De vordering van de advocaat-generaal
De advocaat-generaal heeft gevorderd dat het hof verdachte zal veroordelen tot een geldboete van ?€300,-, subsidiair 6 dagen vervangende hechtenis, alsmede tot een ontzegging van de bevoegdheid motorrijtuigen te besturen voor de duur van zes maanden voorwaardelijk met een proeftijd van twee jaren.

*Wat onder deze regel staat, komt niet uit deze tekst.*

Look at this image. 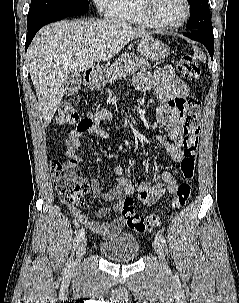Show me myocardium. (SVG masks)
Masks as SVG:
<instances>
[{
  "mask_svg": "<svg viewBox=\"0 0 239 303\" xmlns=\"http://www.w3.org/2000/svg\"><path fill=\"white\" fill-rule=\"evenodd\" d=\"M138 5L139 13L146 20V22L154 28L162 29V30H173L181 27L183 24L187 22L191 14V5L189 0H183L185 4V15L184 17L172 24H164L157 21L153 15V7L155 0H136Z\"/></svg>",
  "mask_w": 239,
  "mask_h": 303,
  "instance_id": "f54148a6",
  "label": "myocardium"
}]
</instances>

De beslissing op het hoger beroep
Het hof zal het vonnis vernietigen en opnieuw recht doen.
Tenlastelegging
Aan de verdachte is ten laste gelegd, dat:
hij op of omstreeks 06 maart 2007 te [plaats] in de gemeente [gemeente], als bestuurder van een motorrijtuig, (personenauto), dit motorrijtuig heeft bestuurd na zodanig gebruik van alcoholhoudende drank, dat het alcoholgehalte van zijn adem bij een onderzoek als bedoeld in artikel 8, derde lid, aanhef en onder a van de Wegenverkeerswet 1994, 205 microgram, in elk geval hoger dan 88 microgram alcohol per liter uitgeademde lucht bleek te zijn, terwijl voor het besturen van dat motorrijtuig een rijbewijs was vereist en sedert de datum waarop aan hem/haar voor de eerste maal een rijbewijs was afgegeven nog geen vijf jaren waren verstreken en de eerste afgifte van het rijbewijs op of na 30 maart 2002 heeft plaatsgevonden.
Bewijsoverweging
Namens verdachte is door de raadsvrouw aangevoerd dat verdachte niet aangemerkt kan worden als beginnende bestuurder, omdat volgens de raadsvrouw aan verdachte langer dan vijf jaar voor de datum waarop het feit is begaan een bromfietscertificaat was afgegeven en verdachte als zodanig reeds langer dan vijf jaar deelnam aan het verkeer. Een strikte uitleg van het begrip 'rijbewijs' in artikel 8, derde lid, van de Wegenverkeerswet 1994, doet geen recht aan de bedoeling van de wetgever, aldus de raadsvrouw. Immers, ook een bromfietscertificaat is een bewijs van de bevoegdheid een voertuig te besturen en daarmee aan het verkeer deel te nemen. Voorts zou verdachte indien hij gebruik zou hebben gemaakt van omzetting van zijn certificaat naar een rijbewijs niet onder de bepaling van 'beginnende bestuurder' zijn gevallen.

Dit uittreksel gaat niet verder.